Writing for BarTalk, the Bar Council’s member e-newsletter, Corbyn will argue that access to justice should be considered a ‘fundamental right’ which has been taken away from the poorest and most marginalised.
The coalition government reduced the scope of civil legal aid through the Legal Aid, Sentencing and Punishment of Offenders Act (Laspo) and has committed to a review of the policy by April 2018.
The reforms reduced spending on civil legal aid by £300m a year, but the National Audit Office last year said the wider costs to the public sector had not been factored in because the Ministry of Justice did not anticipate how people would respond to the changes.
Corbyn last year set up a commission to review legal aid in general. His party today makes an explicit call to the government to immediately look again at its civil funding policies.
He will say: ‘It is clear that the consequences of part one of Laspo are disastrous, yet the government refuses to review the way in which the act is working.
‘That review should be brought forward immediately and action should be taken to assist the most vulnerable. Legal aid has been referred to as the forgotten pillar of the welfare state. It is time to challenge that perception. The principles of access to justice and human rights for all is precisely for what Labour stands.’
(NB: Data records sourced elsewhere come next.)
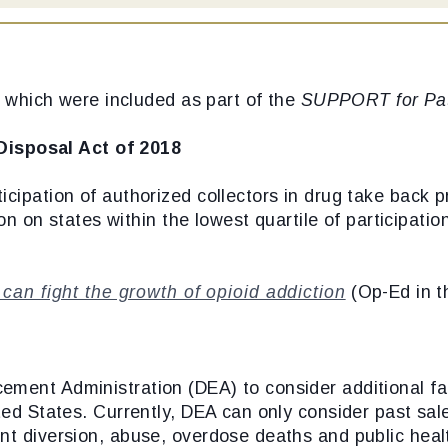
s, which were included as part of the
SUPPORT for Pat
Disposal Act of 2018
icipation of authorized collectors in drug take back
tion on states within the lowest quartile of participat
an fight the growth of opioid addiction
(Op-Ed in 
ement Administration (DEA) to consider additional f
ited States. Currently, DEA can only consider past sa
unt diversion, abuse, overdose deaths and public hea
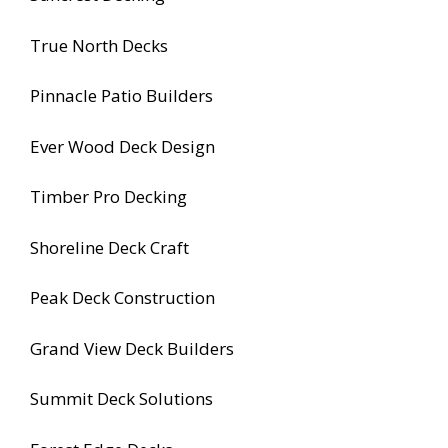
True North Decks
Pinnacle Patio Builders
Ever Wood Deck Design
Timber Pro Decking
Shoreline Deck Craft
Peak Deck Construction
Grand View Deck Builders
Summit Deck Solutions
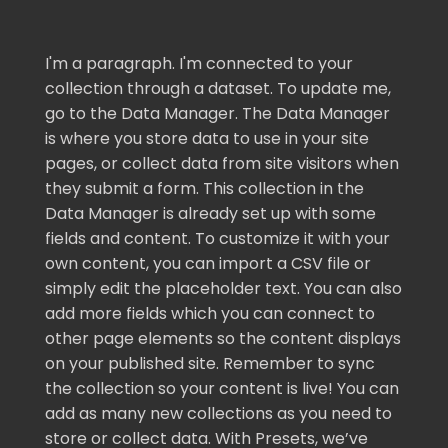
I'm a paragraph. I'm connected to your
collection through a dataset. To update me,
go to the Data Manager. The Data Manager
is where you store data to use in your site
pages, or collect data from site visitors when
they submit a form. This collection in the
Data Manager is already set up with some
fields and content. To customize it with your
own content, you can import a CSV file or
simply edit the placeholder text. You can also
add more fields which you can connect to
other page elements so the content displays
on your published site. Remember to sync
the collection so your content is live! You can
add as many new collections as you need to
store or collect data. With Presets, we’ve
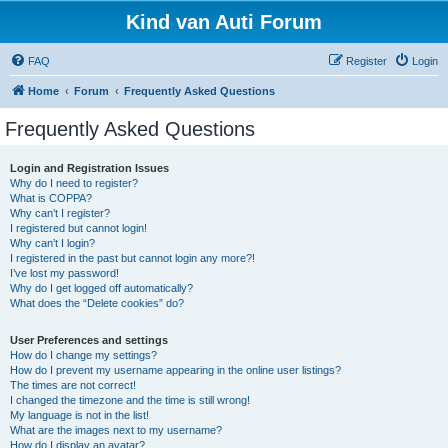
Kind van Auti Forum
FAQ
Register
Login
Home
Forum
Frequently Asked Questions
Frequently Asked Questions
Login and Registration Issues
Why do I need to register?
What is COPPA?
Why can’t I register?
I registered but cannot login!
Why can’t I login?
I registered in the past but cannot login any more?!
I’ve lost my password!
Why do I get logged off automatically?
What does the “Delete cookies” do?
User Preferences and settings
How do I change my settings?
How do I prevent my username appearing in the online user listings?
The times are not correct!
I changed the timezone and the time is still wrong!
My language is not in the list!
What are the images next to my username?
How do I display an avatar?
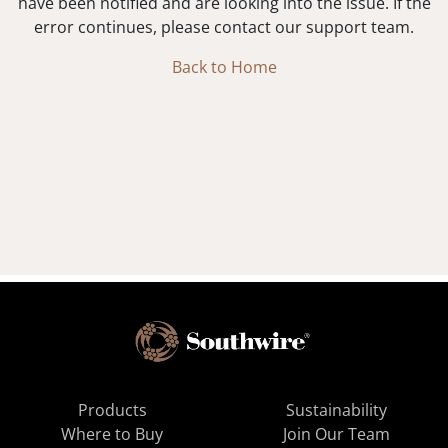
have been notified and are looking into the issue. If the
error continues, please contact our support team.
Back to Home
Products
Sustainability
Where to Buy
Join Our Team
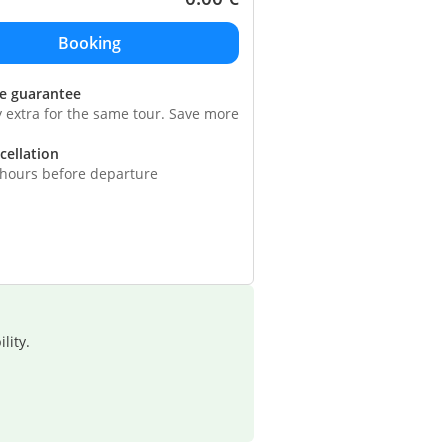
ce guarantee
y extra for the same tour. Save more
cellation
 hours before departure
lity.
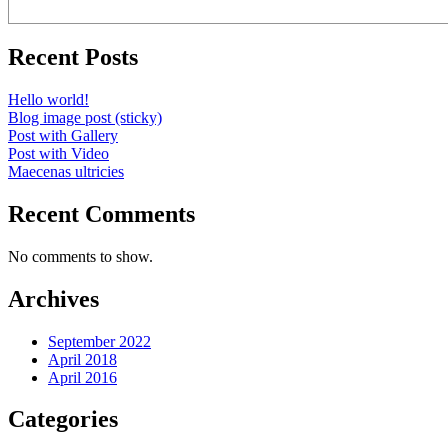
Recent Posts
Hello world!
Blog image post (sticky)
Post with Gallery
Post with Video
Maecenas ultricies
Recent Comments
No comments to show.
Archives
September 2022
April 2018
April 2016
Categories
Justice minister Shailesh Vara last month rebuffed calls for an immediate review of Laspo, telling the House of Commons: ‘We constantly ensure that matters are kept under review. We are committed to having a review of the Legal Aid, Sentencing and Punishment of Offenders Act 2012 three to five years after its implementation.’
The MoJ has stated that the legal aid budget is still £1.6bn, making it one of the largest in the world with double the expenditure per head compared with other common law jurisdictions such as Australia, Canada and Northern Ireland.
The last Labour justice secretary Jack Straw made his own commitments to reducing legal aid spending before the 2010 general election.